Art for All at Austin’s SAGE Studio

Even though Katie Stahl enjoyed painting when she was growing up, she earned her college degree in psychology. Later, a friend’s suggestion led her to visit Creativity Explored, a San Francisco art center with a special mission: helping people with developmental disabilities become working artists.

She first explored the center’s gallery, where its clients’ creations were on display. Then, stepping into the capacious studio in the rear, she saw its artists at work.

“I didn’t know what to expect walking in, but the room was full of such creativity and joy,” Stahl recalls. The disabilities didn’t matter. “Creativity Explored has created this wonderful community of individuals who are, first and foremost, artists.”

That triggered Stahl’s a-ha moment. “I left with a feeling of, ‘I want to do that,’” she says. Returning home to Texas, Stahl got a master’s in art education, focusing on programs for people with disabilities.

SAGE Studio co-owners Lucy Grossand Katie Stahl. Photo by Whitney Arostegui.

As an instructor at The Arc of the Arts, an Austin center serving those with disabilities, Stahl met a fellow teacher who shared her belief in art’s power.  Last year, Lucy Gross joined Stahl in founding  SAGE Studio, their vehicle for  carrying on what Stahl witnessed in San Francisco.

“One of our missions is to support the artists we work with on the path to becoming working artists–and to take that as far as they can take it,” Stahl says. “People will sometimes hear about us and assume that we’re doing art therapy. That’s not at all what we’re doing.”

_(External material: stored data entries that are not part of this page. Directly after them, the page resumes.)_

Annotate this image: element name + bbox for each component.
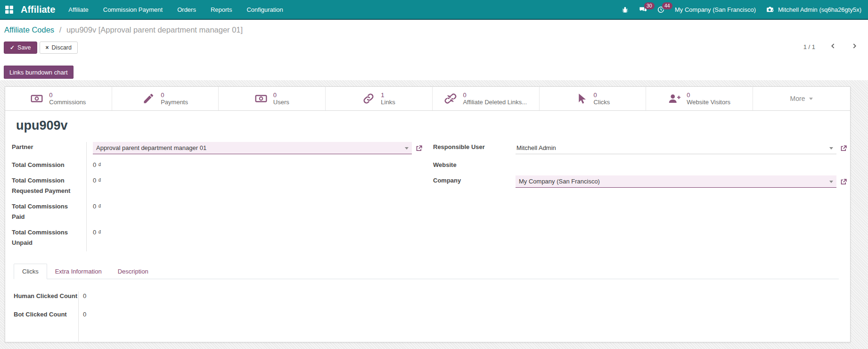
external-link-icon[interactable] xyxy=(840,178,847,185)
partner-label: Partner xyxy=(12,142,86,152)
pager-previous-button[interactable] xyxy=(828,42,837,51)
stat-affiliate-deleted-links[interactable]: 0Affiliate Deleted Links... xyxy=(433,87,540,110)
messages-button[interactable]: 30 xyxy=(639,6,647,14)
form-sheet: 0Commissions 0Payments 0Users 1Links 0Af… xyxy=(5,86,851,342)
apps-menu-button[interactable] xyxy=(5,5,14,14)
menu-configuration[interactable]: Configuration xyxy=(246,6,283,13)
user-plus-icon xyxy=(668,92,680,105)
chevron-down-icon[interactable] xyxy=(405,147,409,150)
tab-extra-information[interactable]: Extra Information xyxy=(47,264,110,279)
human-clicked-count-label: Human Clicked Count xyxy=(14,291,78,301)
tab-strip: Clicks Extra Information Description xyxy=(14,264,839,279)
clicks-tab-pane: Human Clicked Count 0 Bot Clicked Count … xyxy=(14,291,839,341)
stat-label: Commissions xyxy=(49,99,86,106)
menu-commission-payment[interactable]: Commission Payment xyxy=(103,6,163,13)
breadcrumb-current: upu909v [Approval parent department mana… xyxy=(66,25,243,34)
discard-button-label: Discard xyxy=(52,44,72,51)
cursor-icon xyxy=(575,92,588,105)
save-button[interactable]: ✓ Save xyxy=(4,42,37,54)
company-input[interactable] xyxy=(516,175,836,188)
chain-broken-icon xyxy=(444,92,457,105)
bot-clicked-count-value: 0 xyxy=(78,310,86,319)
breadcrumb-parent-link[interactable]: Affiliate Codes xyxy=(4,25,54,34)
stat-label: Clicks xyxy=(594,99,610,106)
menu-reports[interactable]: Reports xyxy=(211,6,232,13)
company-switcher[interactable]: My Company (San Francisco) xyxy=(675,6,756,13)
save-button-label: Save xyxy=(17,44,31,51)
discard-button[interactable]: × Discard xyxy=(40,42,78,54)
pager-next-button[interactable] xyxy=(850,42,859,51)
left-field-group: Partner Total Commission xyxy=(12,142,423,253)
responsible-user-input[interactable] xyxy=(516,142,836,154)
website-label: Website xyxy=(433,160,516,170)
responsible-user-label: Responsible User xyxy=(433,142,516,152)
menu-orders[interactable]: Orders xyxy=(177,6,196,13)
stat-label: Users xyxy=(273,99,289,106)
debug-mode-button[interactable] xyxy=(621,6,629,14)
menu-affiliate[interactable]: Affiliate xyxy=(68,6,88,13)
external-link-icon[interactable] xyxy=(840,145,847,152)
app-brand[interactable]: Affiliate xyxy=(21,4,55,15)
breadcrumb: Affiliate Codes / upu909v [Approval pare… xyxy=(4,25,243,34)
avatar-camera-icon xyxy=(766,5,774,14)
pager-value: 1 / 1 xyxy=(803,43,815,50)
chevron-left-icon xyxy=(830,43,836,49)
breadcrumb-separator: / xyxy=(59,25,62,34)
stat-value: 0 xyxy=(161,91,188,99)
activities-button[interactable]: 44 xyxy=(657,6,665,14)
stat-clicks[interactable]: 0Clicks xyxy=(540,87,647,110)
group-separator-line xyxy=(78,291,79,341)
group-separator-line xyxy=(86,142,87,251)
close-icon: × xyxy=(46,44,49,51)
stat-website-visitors[interactable]: 0Website Visitors xyxy=(646,87,753,110)
stat-payments[interactable]: 0Payments xyxy=(112,87,219,110)
bug-icon xyxy=(621,6,629,14)
stat-value: 0 xyxy=(463,91,527,99)
check-icon: ✓ xyxy=(10,44,15,51)
stat-value: 0 xyxy=(594,91,610,99)
more-button[interactable]: More xyxy=(753,87,850,110)
notebook: Clicks Extra Information Description xyxy=(14,264,839,279)
website-value[interactable] xyxy=(516,160,847,170)
chevron-right-icon xyxy=(852,43,858,49)
external-link-icon[interactable] xyxy=(416,145,423,152)
total-commissions-paid-value: 0 ₫ xyxy=(86,201,423,211)
record-title: upu909v xyxy=(16,118,850,133)
money-icon xyxy=(31,92,43,105)
activities-badge: 44 xyxy=(662,2,672,9)
top-navbar: Affiliate Affiliate Commission Payment O… xyxy=(0,0,868,20)
chevron-down-icon[interactable] xyxy=(829,147,833,150)
links-burndown-chart-button[interactable]: Links burndown chart xyxy=(4,66,74,79)
stat-commissions[interactable]: 0Commissions xyxy=(5,87,112,110)
stat-label: Affiliate Deleted Links... xyxy=(463,99,527,106)
chevron-down-icon[interactable] xyxy=(829,181,833,183)
stat-value: 1 xyxy=(381,91,395,99)
tab-clicks[interactable]: Clicks xyxy=(14,264,47,279)
apps-grid-icon xyxy=(5,5,14,14)
user-menu[interactable]: Mitchell Admin (sq6ha26gty5x) xyxy=(766,5,861,14)
stat-label: Payments xyxy=(161,99,188,106)
total-commissions-unpaid-value: 0 ₫ xyxy=(86,227,423,237)
stat-users[interactable]: 0Users xyxy=(219,87,326,110)
user-name: Mitchell Admin (sq6ha26gty5x) xyxy=(778,6,861,13)
total-commissions-unpaid-label: Total Commissions Unpaid xyxy=(12,227,86,248)
chain-icon xyxy=(362,92,375,105)
stat-label: Website Visitors xyxy=(687,99,730,106)
right-field-group: Responsible User Website xyxy=(433,142,847,253)
screen: Affiliate Affiliate Commission Payment O… xyxy=(0,0,868,349)
stat-value: 0 xyxy=(273,91,289,99)
page-background: 0Commissions 0Payments 0Users 1Links 0Af… xyxy=(0,80,868,349)
messages-badge: 30 xyxy=(644,2,655,9)
stat-label: Links xyxy=(381,99,395,106)
control-panel: Affiliate Codes / upu909v [Approval pare… xyxy=(0,20,868,80)
bot-clicked-count-label: Bot Clicked Count xyxy=(14,310,78,319)
chevron-down-icon xyxy=(809,98,813,100)
stat-value: 0 xyxy=(687,91,730,99)
money-icon xyxy=(255,92,267,105)
partner-input[interactable] xyxy=(93,142,412,154)
pager: 1 / 1 xyxy=(803,42,859,51)
total-commission-requested-label: Total Commission Requested Payment xyxy=(12,175,86,196)
stat-links[interactable]: 1Links xyxy=(326,87,433,110)
total-commission-requested-value: 0 ₫ xyxy=(86,175,423,185)
tab-description[interactable]: Description xyxy=(110,264,156,279)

She points to the credo that one SAGE Studio artist proclaims on his Web site, justcharliefrench.org: “Yes, I have Down syndrome, but I don’t want to talk about that. I don’t want you to see that. I want you to see me, Charlie French. Just Charlie French. Then I want you to see my ART!”

French, who lives in Dallas, specializes in abstracts. David Sulak creates paintings and detailed paper models of cars and buildings he spots around his hometown of Louise, southwest of Houston. Brian Dodd of Houston paints big, colorful acrylics depicting fantasy characters with names like Cakenstein and Blind Larry the Demon Gangster. Rick Fleming of Austin builds images and words into portraits: His favorite subjects are musicians and professional wrestlers.

SAGE Studio began in Gross’ dining room. That offered enough space to work with Fleming, the sole artist Stahl and Gross began with. The Austin portraitist, whom they met at Arc of the Arts, is “sort of a larger-than-life guy,” Stahl says. “Rick is one of the funniest people I know. He makes working in the studio fun with his jokes and impromptu singalongs.”

SAGE Studio artist Rick Fleming wearing a SAGE Studio t-shirt featuring his artwork; Photo by SAGE Studio.

As Fleming added paintings to his portfolio, Gross and Stahl became aware that a dining room couldn’t encompass their other goal: opening a gallery to show their artists’ works. They accomplished that last May, when SAGE Studio moved onto the grounds of Shady Studios, an artists’ enclave in East Austin. The new home is a converted shipping container, 8 feet by 20 feet. “We have a really powerful air-conditioning unit,” Stahl quips.

Fleming and another artist each go there a few times a month to coach with Stahl and Gross. Four others, including French, Sulak and Dodd, live in other cities but come periodically to exhibit their work. Stahl and Gross have found their artists through other educational work or through contacts with other programs for people with disabilities.

“We view ourselves as artist facilitators rather than art teachers,” Stahl explains. “Each of the artists we work with…has such a distinct voice as an artist. They had that voice before they came to us. We want to support that in whatever way we can.”

The pair may provide materials or make suggestions about a medium or approach. They also help their artists seek broader exposure: In January, Stahl and Gross will take some of Sulak’s works to New York for display in the annual Outsider Art Fair.

“This is a big deal for us,” Stahl says. She particularly salutes Sulak’s “really phenomenal three-dimensional paper models. Some of them are cars. Some of them are buildings. One of them is a school he went to. … In some of them, you can open up the roof, and he’s done all the rooms in the houses–with cabinets and sinks and all the details. They’re really quite neat.”

Back in Austin, SAGE Studio mounts quarterly group exhibitions of its artists’ work. The next one opens Dec. 16, and it isn’t just for viewing: The art is for sale. Fleming helps set his works’ prices, and Stahl thinks “it has been cool seeing him take ownership in that way.” French treats painting as “a full-time thing.”

“I think he and his family see art as a vocation for him,” Stahl continues. “And with this population–adults with intellectual and developmental disabilities–there’s limited vocational potential. Art is offering some of our artists an opportunity for a real vocation that maybe they or their families didn’t foresee.”